My research interests revolve around the general field of infectious disease epidemiology with a special focus on mathematical modeling and the application of interdisciplinary methods, such as network theory, to the field.

Pandemic forecasting

During my PhD studies, I worked as a member of the GLEAM (Global Epidemic and Mobility Model) Research Team. In particular, during the 2009 A/H1N1 pandemic crisis I joined the team in the effort of predicting the pandemic spread at the global scale through numerical simulations. Eventually, my main contribution has allowed to validate the real-time forecasts made during the early phase of the pandemic, using surveillance data collected for 1 year in more than 50 countries of the world.
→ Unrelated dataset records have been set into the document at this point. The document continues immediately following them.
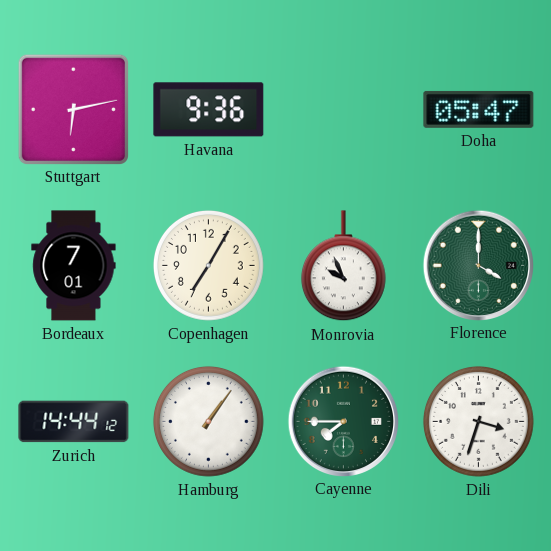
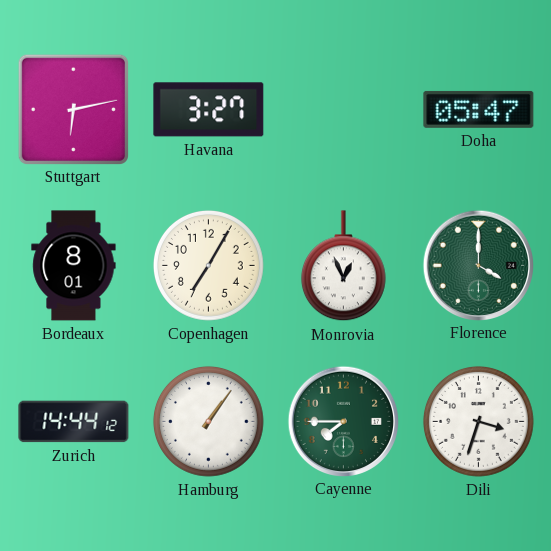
Havana: 9:36 -> 3:27
Bordeaux: 7:01 -> 8:01
Monrovia: 9:56 -> 12:56
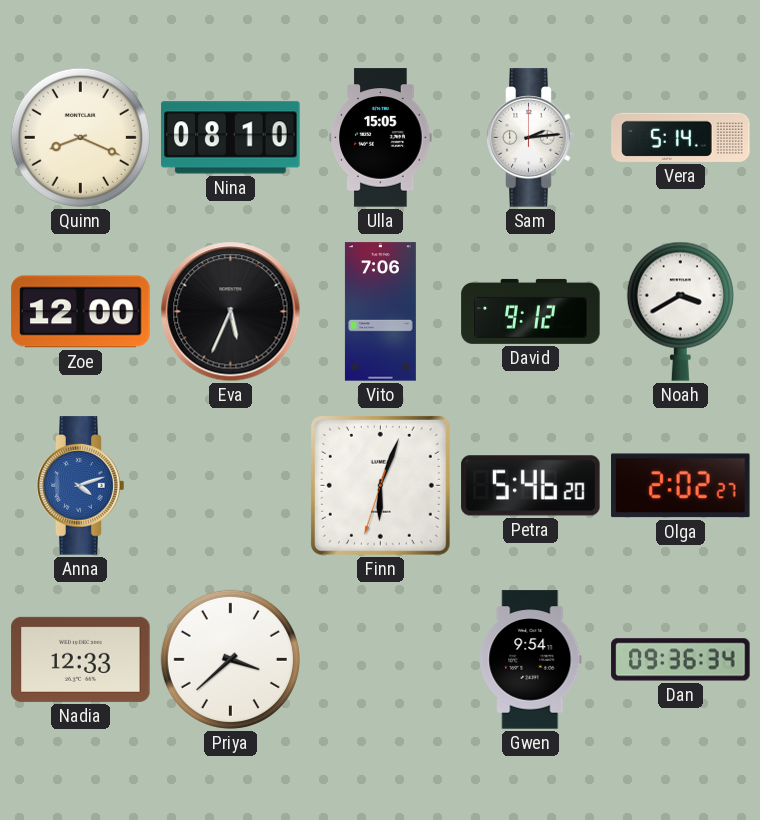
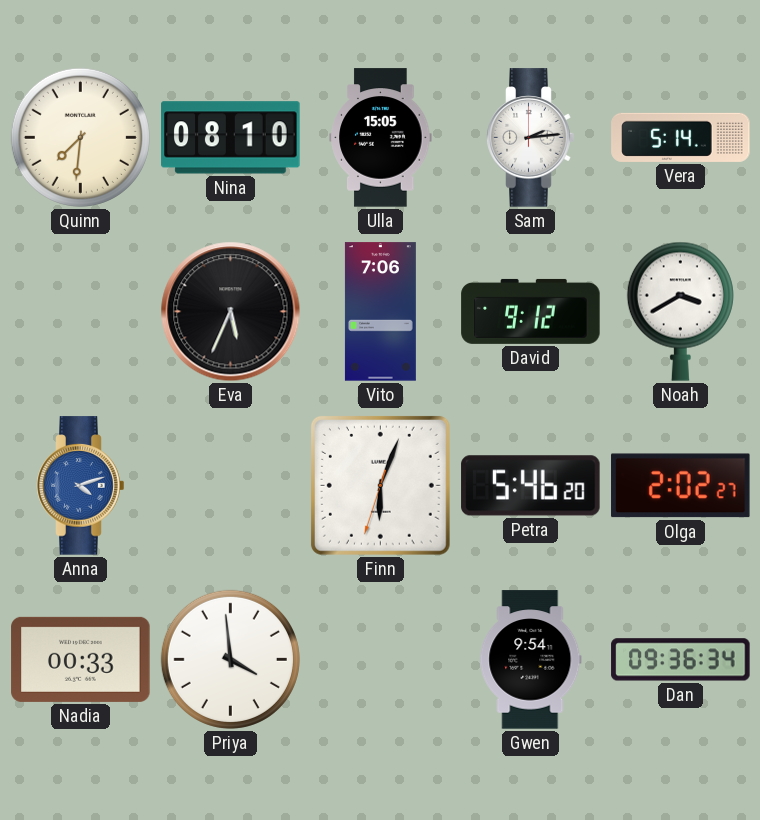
Quinn: 8:19 -> 7:31
Zoe: 12:00 -> none
Nadia: 12:33 -> 00:33
Priya: 3:38 -> 3:59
Host heterogeneities and spatial epidemic spreading

On a more theoretical side, I am interested in studying epidemic processes occurring between hosts that are characterized by heterogeneities, in terms of mobility patterns and individual interactions. We integrate these real-world features into mathematical and computational epidemic models, and analyze their effects through numerical simulations and analytical calculations. In particular, my recent work has focused on the epidemiological consequences of large fluctuations in the time spent at destination by travelers, and the scaling properties of contacts in urban areas.

Digital Epidemiology

From a broader perspective, I am interested in the application of new technologies to the field of epidemiology and public health. I recently worked on the use of mobile phone data to inform epidemic models and I am involved in the SocioPatterns project whose aim is to collect empirical data on human interactions by proximity sensing devices.